ICU comparison routines should use case folding, not case mapping #27540

GrabYourPitchforks · 2020-01-31T23:15:03Z

Adjusts OrdinalIgnoreCase string comparison routines (on ICU only) to use case folding instead of case mapping.

Open question: What should we do about the special-casing logic for U+0131 and U+0049? This PR aside, there are tons of differences in the case mapping tables between ICU and NLS, and the pair that is checked for here is only one such difference.

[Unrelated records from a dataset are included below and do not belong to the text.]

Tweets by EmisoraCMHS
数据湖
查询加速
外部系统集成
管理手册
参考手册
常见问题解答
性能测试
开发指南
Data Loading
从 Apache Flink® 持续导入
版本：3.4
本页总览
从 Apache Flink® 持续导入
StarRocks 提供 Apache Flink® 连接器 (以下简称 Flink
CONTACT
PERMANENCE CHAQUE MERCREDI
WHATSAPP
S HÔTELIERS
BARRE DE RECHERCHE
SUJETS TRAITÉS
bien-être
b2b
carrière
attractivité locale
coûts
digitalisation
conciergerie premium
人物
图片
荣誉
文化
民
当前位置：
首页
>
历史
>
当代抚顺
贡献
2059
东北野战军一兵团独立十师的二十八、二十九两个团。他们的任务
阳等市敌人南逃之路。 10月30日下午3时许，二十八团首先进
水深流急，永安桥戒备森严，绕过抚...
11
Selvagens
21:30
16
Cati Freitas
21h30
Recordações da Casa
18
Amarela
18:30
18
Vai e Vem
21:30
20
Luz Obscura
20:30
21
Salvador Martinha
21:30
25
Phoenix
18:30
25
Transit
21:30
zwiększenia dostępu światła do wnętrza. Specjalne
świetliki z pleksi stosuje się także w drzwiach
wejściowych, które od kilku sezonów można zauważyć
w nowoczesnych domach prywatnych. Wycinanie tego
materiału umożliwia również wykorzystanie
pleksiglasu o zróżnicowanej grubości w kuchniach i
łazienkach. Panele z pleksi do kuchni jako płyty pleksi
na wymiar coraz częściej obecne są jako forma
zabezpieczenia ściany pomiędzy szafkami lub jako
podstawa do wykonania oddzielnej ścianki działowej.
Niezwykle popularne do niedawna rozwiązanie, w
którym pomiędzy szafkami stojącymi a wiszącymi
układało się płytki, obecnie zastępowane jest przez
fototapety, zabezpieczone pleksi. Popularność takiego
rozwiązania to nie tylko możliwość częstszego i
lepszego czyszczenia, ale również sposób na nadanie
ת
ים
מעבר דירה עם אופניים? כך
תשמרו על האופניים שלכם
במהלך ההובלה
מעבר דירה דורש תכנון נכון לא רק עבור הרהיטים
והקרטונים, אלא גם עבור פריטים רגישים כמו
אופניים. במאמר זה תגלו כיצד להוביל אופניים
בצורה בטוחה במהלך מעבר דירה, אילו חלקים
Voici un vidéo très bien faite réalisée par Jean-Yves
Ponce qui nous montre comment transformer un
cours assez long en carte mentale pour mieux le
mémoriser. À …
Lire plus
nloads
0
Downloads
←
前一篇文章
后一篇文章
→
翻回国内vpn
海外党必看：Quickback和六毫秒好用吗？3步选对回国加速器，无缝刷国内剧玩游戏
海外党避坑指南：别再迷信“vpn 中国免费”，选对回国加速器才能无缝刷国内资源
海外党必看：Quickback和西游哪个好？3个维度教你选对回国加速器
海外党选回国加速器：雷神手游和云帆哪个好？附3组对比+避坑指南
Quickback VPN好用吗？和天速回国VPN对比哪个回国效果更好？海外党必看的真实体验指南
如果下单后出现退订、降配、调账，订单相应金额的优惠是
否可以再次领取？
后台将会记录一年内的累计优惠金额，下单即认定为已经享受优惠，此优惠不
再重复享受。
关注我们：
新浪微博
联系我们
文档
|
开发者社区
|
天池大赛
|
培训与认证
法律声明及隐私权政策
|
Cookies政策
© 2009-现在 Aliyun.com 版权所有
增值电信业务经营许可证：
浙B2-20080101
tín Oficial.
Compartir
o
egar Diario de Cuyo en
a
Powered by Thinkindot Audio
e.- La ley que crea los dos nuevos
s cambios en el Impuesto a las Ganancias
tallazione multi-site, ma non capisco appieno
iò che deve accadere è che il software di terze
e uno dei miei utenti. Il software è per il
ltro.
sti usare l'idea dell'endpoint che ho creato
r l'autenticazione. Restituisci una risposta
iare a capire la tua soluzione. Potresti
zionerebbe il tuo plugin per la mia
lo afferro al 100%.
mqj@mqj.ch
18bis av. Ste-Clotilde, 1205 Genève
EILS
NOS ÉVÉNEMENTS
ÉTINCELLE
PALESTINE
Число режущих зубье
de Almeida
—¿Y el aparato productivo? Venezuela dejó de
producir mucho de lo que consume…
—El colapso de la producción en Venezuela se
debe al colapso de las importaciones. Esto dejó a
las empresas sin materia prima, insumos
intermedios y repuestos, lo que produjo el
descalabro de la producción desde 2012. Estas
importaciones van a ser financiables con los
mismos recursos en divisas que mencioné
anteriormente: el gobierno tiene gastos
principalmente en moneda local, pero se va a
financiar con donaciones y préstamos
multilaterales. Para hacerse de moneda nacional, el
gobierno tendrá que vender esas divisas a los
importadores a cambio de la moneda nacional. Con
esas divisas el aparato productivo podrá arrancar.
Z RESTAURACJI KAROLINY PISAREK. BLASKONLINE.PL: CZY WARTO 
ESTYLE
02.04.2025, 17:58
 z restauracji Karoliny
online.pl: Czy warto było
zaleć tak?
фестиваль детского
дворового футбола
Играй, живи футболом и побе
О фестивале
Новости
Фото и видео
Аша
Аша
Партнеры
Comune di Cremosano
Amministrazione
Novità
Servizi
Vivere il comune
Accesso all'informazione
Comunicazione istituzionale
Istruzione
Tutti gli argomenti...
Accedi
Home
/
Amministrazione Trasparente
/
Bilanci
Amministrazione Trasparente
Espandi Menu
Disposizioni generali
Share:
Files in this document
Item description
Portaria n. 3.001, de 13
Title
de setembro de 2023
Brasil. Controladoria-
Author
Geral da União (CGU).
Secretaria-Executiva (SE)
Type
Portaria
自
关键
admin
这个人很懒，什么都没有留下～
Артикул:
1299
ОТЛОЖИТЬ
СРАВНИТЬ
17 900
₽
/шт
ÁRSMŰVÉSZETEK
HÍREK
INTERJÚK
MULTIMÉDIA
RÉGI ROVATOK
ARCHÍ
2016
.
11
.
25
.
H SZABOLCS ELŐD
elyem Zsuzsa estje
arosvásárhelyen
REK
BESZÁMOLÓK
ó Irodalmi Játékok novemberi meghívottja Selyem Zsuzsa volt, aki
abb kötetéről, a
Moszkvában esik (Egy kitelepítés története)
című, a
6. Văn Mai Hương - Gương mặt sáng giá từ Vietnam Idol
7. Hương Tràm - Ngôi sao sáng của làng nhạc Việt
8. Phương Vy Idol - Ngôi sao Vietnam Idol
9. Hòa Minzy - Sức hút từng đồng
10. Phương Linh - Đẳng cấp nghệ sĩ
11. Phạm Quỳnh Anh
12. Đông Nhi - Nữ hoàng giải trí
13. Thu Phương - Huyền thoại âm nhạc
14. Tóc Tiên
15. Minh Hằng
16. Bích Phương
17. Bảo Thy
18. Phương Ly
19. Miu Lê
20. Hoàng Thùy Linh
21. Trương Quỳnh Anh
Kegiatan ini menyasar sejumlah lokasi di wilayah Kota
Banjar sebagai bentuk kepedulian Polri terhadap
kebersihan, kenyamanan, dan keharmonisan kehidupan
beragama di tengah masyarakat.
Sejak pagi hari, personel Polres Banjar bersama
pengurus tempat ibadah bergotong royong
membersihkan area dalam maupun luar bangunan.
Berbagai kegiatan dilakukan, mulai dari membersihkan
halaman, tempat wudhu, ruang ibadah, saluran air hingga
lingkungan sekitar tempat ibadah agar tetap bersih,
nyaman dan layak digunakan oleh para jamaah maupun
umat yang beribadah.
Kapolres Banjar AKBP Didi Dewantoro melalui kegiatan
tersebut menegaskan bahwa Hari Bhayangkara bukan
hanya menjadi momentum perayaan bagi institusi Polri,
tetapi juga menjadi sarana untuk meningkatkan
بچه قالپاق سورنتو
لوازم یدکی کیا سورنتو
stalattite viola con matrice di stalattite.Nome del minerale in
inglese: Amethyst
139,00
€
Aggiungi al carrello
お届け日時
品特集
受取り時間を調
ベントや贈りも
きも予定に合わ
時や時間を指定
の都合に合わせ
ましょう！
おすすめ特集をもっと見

I don't believe it's feasible for us to carry the delta between ICU and NLS within our runtime, which means we should probably scrap the below check and say "we're following the same behavior ICU has."

runtime/src/libraries/Native/Unix/System.Globalization.Native/pal_collation.c

Lines 537 to 543 in 7aff91c

    
           if (one == 0x0131 || two == 0x0131) 
        
           { 
        
               // On Windows with InvariantCulture, the LATIN SMALL LETTER DOTLESS I (U+0131) 
        
               // capitalizes to itself, whereas with ICU it capitalizes to LATIN CAPITAL LETTER I (U+0049). 
        
               // We special case it to match the Windows invariant behavior. 
        
               return FALSE; 
        
           }

jkotas · 2020-02-01T01:52:15Z

I don't believe it's feasible for us to carry the delta between ICU and NLS within our runtime, which means we should probably scrap the below check and say "we're following the same behavior ICU has."

+1

GrabYourPitchforks · 2020-02-05T01:43:49Z

@tarekgh @stephentoub Do you have any thoughts on the open question raised at #27540 (comment)? I'm trying to gauge whether it would be best to remove the special-case and rely solely on ICU's built-in mapping tables.

tarekgh · 2020-02-05T16:12:51Z

Do you have any thoughts on the open question raised at #27540 (comment)? I'm trying to gauge whether it would be best to remove the special-case and rely solely on ICU's built-in mapping tables.

In general, we are moving towards ICU even on Windows. I prefer removing this special case to serve in our future direction. We already have discrepancies between Windows and ICU anyway which I don't think this case will be a big deal.

GrabYourPitchforks · 2020-02-05T18:46:07Z

It turns out the special case for the Turkish I isn't a problem after all since with this change we're using simple case folding instead of upper case mapping.

I folds to i
i folds to i
İ folds to İ
ı folds to ı

So this means that under an OrdinalIgnoreCase comparer, the code point İ (U+0130 LATIN CAPITAL LETTER I WITH DOT ABOVE) will never match any of { I, i, ı }. And the code point ı (U+0131 LATIN SMALL LETTER DOTLESS I) will never match any of { I, i, İ }.

This is the desired behavior anyway, so we can remove the special case.

GrabYourPitchforks · 2020-02-05T22:27:20Z

I've marked this NO MERGE for now because it also impacts APIs like string.GetHashCodeOrdinalIgnoreCase. Will create some unit tests to validate that string and CompareInfo are in sync here.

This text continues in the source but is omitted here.